Email! “‘Then, we end our day with a brute,” says James W, quoting me back to me. “‘Carlos Alcaraz is, quite simply, the future of tennis, a bouncing bundle of joy and violence improving on grass with every set.’
But you know how Sunday is going to go, right? A 20 year old will put his heart and soul into proceedings for two, maybe three sets. But Djok Navakovich, age 36, will just be getting started. And look like he can keep doing this for another 2-3 hours (or 10, if need be), with every return deep and down to the feet, kissing the baseline.

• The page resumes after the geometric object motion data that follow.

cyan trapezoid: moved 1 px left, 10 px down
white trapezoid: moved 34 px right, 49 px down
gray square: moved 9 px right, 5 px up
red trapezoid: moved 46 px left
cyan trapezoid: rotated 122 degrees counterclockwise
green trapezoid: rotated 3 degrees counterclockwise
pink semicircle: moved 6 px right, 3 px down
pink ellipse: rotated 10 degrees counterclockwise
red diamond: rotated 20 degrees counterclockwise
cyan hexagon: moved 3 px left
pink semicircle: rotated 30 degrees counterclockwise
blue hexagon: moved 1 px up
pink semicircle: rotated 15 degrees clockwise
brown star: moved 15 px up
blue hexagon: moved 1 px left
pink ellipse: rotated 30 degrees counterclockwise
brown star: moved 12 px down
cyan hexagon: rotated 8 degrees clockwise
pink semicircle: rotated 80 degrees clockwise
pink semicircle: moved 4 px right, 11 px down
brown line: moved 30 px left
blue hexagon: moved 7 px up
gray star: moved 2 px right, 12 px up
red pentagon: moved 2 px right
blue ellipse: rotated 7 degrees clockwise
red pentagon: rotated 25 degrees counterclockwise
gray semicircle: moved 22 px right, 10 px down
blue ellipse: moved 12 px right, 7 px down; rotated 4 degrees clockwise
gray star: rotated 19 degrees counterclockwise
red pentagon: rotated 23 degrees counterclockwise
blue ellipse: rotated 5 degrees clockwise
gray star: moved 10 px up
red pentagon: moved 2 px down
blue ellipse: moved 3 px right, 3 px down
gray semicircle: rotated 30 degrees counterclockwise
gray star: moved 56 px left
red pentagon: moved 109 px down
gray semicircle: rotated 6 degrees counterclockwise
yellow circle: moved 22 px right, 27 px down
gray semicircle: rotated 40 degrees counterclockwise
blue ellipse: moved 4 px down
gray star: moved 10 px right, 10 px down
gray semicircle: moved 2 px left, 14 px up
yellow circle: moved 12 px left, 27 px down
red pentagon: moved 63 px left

He might get mildly peeved off (by say losing a set or two), while Carlos ‘Escape From (I’ll get my coat, etc and so forth) Alcaraz tires himself out, gets cramp, while Djok will move like a man a decade younger, and systematically, methodically, crush him in four or five. This is Novak’s world. We are just living in it (from a Federer fan). Unreal the heights Djok is taking motivation, having quite literally won everything there is to win in tennis, at least thrice, the fitness, the preparation, the mental game. Borg retired at 26. Fed played on till almost 40 (but when the injuries came, they all came at once – right at the end). Rafa is another outlier, especially given his style. But what these three men are doing (actually, Andy Murray as well, for different reasons, and with different results, not really slams, though still super laudable), for as long as they are doing it – I think it will not be truly recognised till all three retire (Fed is, Rafa basically is, bar one more run at next year’s French Open, Novak probably has another 18 months at this insane level). I don’t think we will see three players quite like this again – for a generation or two. Tennis careers end at early, maybe mid thirties, or at least, they used to. Not any more. Not when you have Novak outplay – and out-fitness, a man 16 years younger, on a consistent basis, in the biggest, most high pressure moments. I take my hat off to the man, what he is doing, for as long as he is doing it, is unparalleled in tennis – perhaps bar Giggsy or Tom Brady in NFL, in ALL of modern sport.”